Staff members in Turnitin's downtown Oakland office. (Photo courtesy Turnitin)

Staff members in Turnitin's downtown Oakland office. (Photo courtesy Turnitin)

Education software company Turnitin is arguably one of Oakland’s biggest technology companies that few people know about.

Turnitin, which makes anti-plagiarism software, was founded in 1998 by John Barrie and Christian Storm. Both were doctoral candidates in neuroscience at UC Berkeley when they came up with the idea after seeing a high level of plagiarism in the undergraduate papers they were grading.

Using their expertise in brain wiring, Barrie and Storm wrote pattern matching recognition algorithms that can scan text to create a plagiarism-checking program.

“We believe that education can change lives, and we want to be a part of that,” said Chris Harrick, Turnitin’s vice president of marketing.

Without initial outside funding, they set up its headquarters in Oakland because it was more financially affordable than the tech hub of San Francisco.

Since then, the Turnitin has grown by adding features to its software so it doesn’t just point out plagiarism, but it helps students understand how to construct better arguments and write stronger essays before their work reaches their instructors.

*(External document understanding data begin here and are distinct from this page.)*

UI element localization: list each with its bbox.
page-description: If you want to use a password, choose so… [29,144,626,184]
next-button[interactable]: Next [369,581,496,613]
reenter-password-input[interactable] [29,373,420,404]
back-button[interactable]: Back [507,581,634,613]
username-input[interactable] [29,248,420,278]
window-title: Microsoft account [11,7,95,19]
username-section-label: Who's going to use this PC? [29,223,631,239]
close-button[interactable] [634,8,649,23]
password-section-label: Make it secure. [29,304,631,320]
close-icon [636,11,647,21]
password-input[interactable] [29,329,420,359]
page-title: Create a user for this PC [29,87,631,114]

Using technology that incorporates both artificial intelligence and a database of professionally scored student essays, Turnitin analyzes papers that are submitted to its database. Then the software highlights sections of the paper that are written well and points out problem areas that need more support or better citation.

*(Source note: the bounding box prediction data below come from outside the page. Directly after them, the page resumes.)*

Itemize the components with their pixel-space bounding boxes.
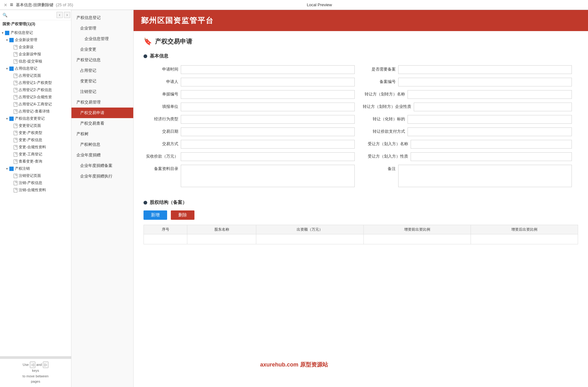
tree-item-page[interactable]: 占用登记4-工商登记 (0, 101, 71, 108)
folder-icon (9, 167, 14, 171)
tree-item-zhanyong[interactable]: ▼ 占用信息登记 (0, 65, 71, 72)
input-shishoujia[interactable] (181, 152, 355, 161)
tree-item-page[interactable]: 变更-产权信息 (0, 136, 71, 144)
tree-item-page[interactable]: 查看变更-查询 (0, 158, 71, 165)
tree-item-page[interactable]: 企业新设申报 (0, 51, 71, 58)
search-input[interactable] (9, 13, 55, 17)
delete-button[interactable]: 删除 (171, 210, 194, 220)
bottom-and-text: and (36, 363, 42, 366)
page-icon (14, 109, 17, 114)
page-icon (14, 124, 17, 128)
folder-icon (9, 38, 14, 42)
page-icon (14, 102, 17, 107)
input-zhuanrangmingcheng[interactable] (408, 90, 572, 99)
tree-item-page[interactable]: 变更登记页面 (0, 122, 71, 129)
page-icon (14, 52, 17, 57)
input-zhuanrangbiaodi[interactable] (408, 115, 572, 124)
tree-item-page[interactable]: 变更-工商登记 (0, 151, 71, 158)
nav-item-qiye-niandu-juanzeng[interactable]: 企业年度捐赠 (71, 150, 133, 160)
tree-label: 查看变更-查询 (19, 159, 42, 164)
page-icon (14, 88, 17, 92)
tree-item-chanquan[interactable]: ▼ 产权信息登记 (0, 29, 71, 36)
page-icon (14, 131, 17, 135)
input-danjubianhao[interactable] (181, 90, 355, 99)
nav-item-qiye-biangeng[interactable]: 企业变更 (71, 44, 133, 55)
nav-item-chanquan-shu[interactable]: 产权树 (71, 129, 133, 139)
label-danjubianhao: 单据编号 (144, 90, 181, 97)
input-shenqingren[interactable] (181, 78, 355, 86)
label-tianbdanwei: 填报单位 (144, 103, 181, 109)
nav-item-biangeng-dengji[interactable]: 变更登记 (71, 76, 133, 86)
tree-item-page[interactable]: 变更-产权类型 (0, 129, 71, 136)
prev-arrow[interactable]: ‹ (57, 12, 63, 18)
tree-label: 企业新设申报 (19, 52, 41, 57)
nav-item-chanquan-jiaoyi-chakan[interactable]: 产权交易查看 (71, 118, 133, 129)
nav-item-qiye-xinxi-guanli[interactable]: 企业信息管理 (71, 34, 133, 44)
page-icon (14, 138, 17, 142)
nav-item-chanquan-shu-xinxi[interactable]: 产权树信息 (71, 139, 133, 150)
input-zhuanrangjiakuan[interactable] (408, 127, 572, 136)
input-shourangmingcheng[interactable] (411, 140, 572, 149)
nav-item-chanquan-jiaoyi-guanli[interactable]: 产权交易管理 (71, 97, 133, 108)
tree-item-page[interactable]: 信息-提交审核 (0, 58, 71, 65)
tree-item-page[interactable]: 注销登记页面 (0, 172, 71, 179)
page-icon (14, 174, 17, 178)
input-jiaoyiriqi[interactable] (181, 127, 355, 136)
input-jingjixingwei[interactable] (181, 115, 355, 124)
tree-item-biangeng[interactable]: ▼ 产权信息变更登记 (0, 115, 71, 122)
tree-item-zhuxiao[interactable]: ▼ 产权注销 (0, 165, 71, 172)
input-tianbdanwei[interactable] (181, 103, 355, 111)
section1-title: 基本信息 (144, 53, 578, 59)
nav-item-chanquan-jiaoyi-shenqing[interactable]: 产权交易申请 (71, 108, 133, 118)
section-dot-2 (144, 201, 147, 205)
tree-item-page[interactable]: 注销-产权信息 (0, 179, 71, 187)
tree-item-page[interactable]: 变更-合规性资料 (0, 144, 71, 151)
preview-title: Local Preview (307, 2, 332, 7)
nav-item-qiye-guanli[interactable]: 企业管理 (71, 23, 133, 34)
bookmark-icon: 🔖 (144, 38, 152, 46)
form-grid: 申请时间 申请人 单据编号 填报单位 (144, 65, 578, 191)
nav-item-zhanyong-dengji[interactable]: 占用登记 (71, 65, 133, 76)
label-shourangmingcheng: 受让方（划入方）名称 (361, 140, 411, 147)
tree-item-page[interactable]: 占用登记3-合规性资 (0, 94, 71, 101)
page-icon (14, 181, 17, 185)
col-header-zengziqian: 增资前出资比例 (363, 225, 471, 234)
tree-item-page[interactable]: 占用登记页面 (0, 72, 71, 79)
input-shifoubeian[interactable] (398, 65, 572, 74)
input-beanbianhao[interactable] (398, 78, 572, 86)
close-icon[interactable]: ✕ (4, 2, 7, 7)
tree-item-page[interactable]: 注销-合规性资料 (0, 187, 71, 194)
tree-item-page[interactable]: 占用登记1-产权类型 (0, 79, 71, 86)
nav-item-chanquan-dengji-xinxi[interactable]: 产权登记信息 (71, 55, 133, 65)
horizontal-scrollbar[interactable] (0, 356, 71, 359)
textarea-beizhu[interactable] (398, 165, 572, 187)
page-icon (14, 152, 17, 157)
input-zhuanrangxingzhi[interactable] (414, 103, 572, 111)
add-button[interactable]: 新增 (144, 210, 167, 220)
tree-item-qiye-xinshe[interactable]: ▼ 企业新设管理 (0, 36, 71, 44)
nav-item-juanzeng-zhixing[interactable]: 企业年度捐赠执行 (71, 171, 133, 182)
nav-item-chanquan-dengji[interactable]: 产权信息登记 (71, 12, 133, 23)
input-shourangxingzhi[interactable] (411, 152, 572, 161)
tree-label: 占用登记-查看详情 (19, 109, 50, 114)
sidebar-tree: ▼ 产权信息登记 ▼ 企业新设管理 企业新设 企业新设申报 (0, 28, 71, 356)
section-dot (144, 54, 147, 58)
tree-item-page[interactable]: 企业新设 (0, 44, 71, 51)
page-title-bar: 基本信息-挂牌删除键 (16, 2, 53, 8)
input-jiaoyifangshi[interactable] (181, 140, 355, 149)
tree-label: 占用登记4-工商登记 (19, 102, 52, 107)
tree-label: 产权信息登记 (11, 30, 33, 35)
input-shenqingshijian[interactable] (181, 65, 355, 74)
tree-item-page[interactable]: 占用登记2-产权信息 (0, 86, 71, 94)
textarea-beanziliao[interactable] (181, 165, 355, 187)
bottom-keys-text: keys (32, 369, 39, 372)
expand-icon: ▼ (6, 67, 9, 70)
tree-item-page[interactable]: 占用登记-查看详情 (0, 108, 71, 115)
nav-item-juanzeng-beian[interactable]: 企业年度捐赠备案 (71, 160, 133, 171)
form-row-shourang-mingcheng: 受让方（划入方）名称 (361, 140, 578, 149)
tree-label: 占用登记2-产权信息 (19, 87, 52, 93)
next-arrow[interactable]: › (64, 12, 70, 18)
nav-item-zhuxiao-dengji[interactable]: 注销登记 (71, 86, 133, 97)
header-title: 鄞州区国资监管平台 (141, 16, 214, 25)
col-header-chuzi: 出资额（万元） (256, 225, 363, 234)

The new feedback feature enables instructors to leave a voice comment, use a rubric to grade a student’s paper, and write general comments.

Harrick said he believes Turnitin’s success lies in its efficiency. “There’s a lot that can be done around introducing technology into the classroom, but the problem is that the stakes are too high to do it in a shoddy way,” said Harrick.

Since its inception, Turnitin has expanded beyond its Bay Area roots to employ 400 people in offices around the world.

Private equity firm Warburg Pincus acquired a majority stake in Turnitin and its parent company iParadigms LLC in 2008 for $51 million. In 2014, Turnitin was sold to Insight Venture Partners for $752 million.

The company recently moved its local employees into two floors of a high-rise building downtown that it shares with music streaming service Pandora.

 

Correction: Insight Venture Partners is the current majority owner of Turnitin after they were acquired from Warburg Pincus in 2014. The previous version of the article stated Warburg Pincus still had a stake in the company.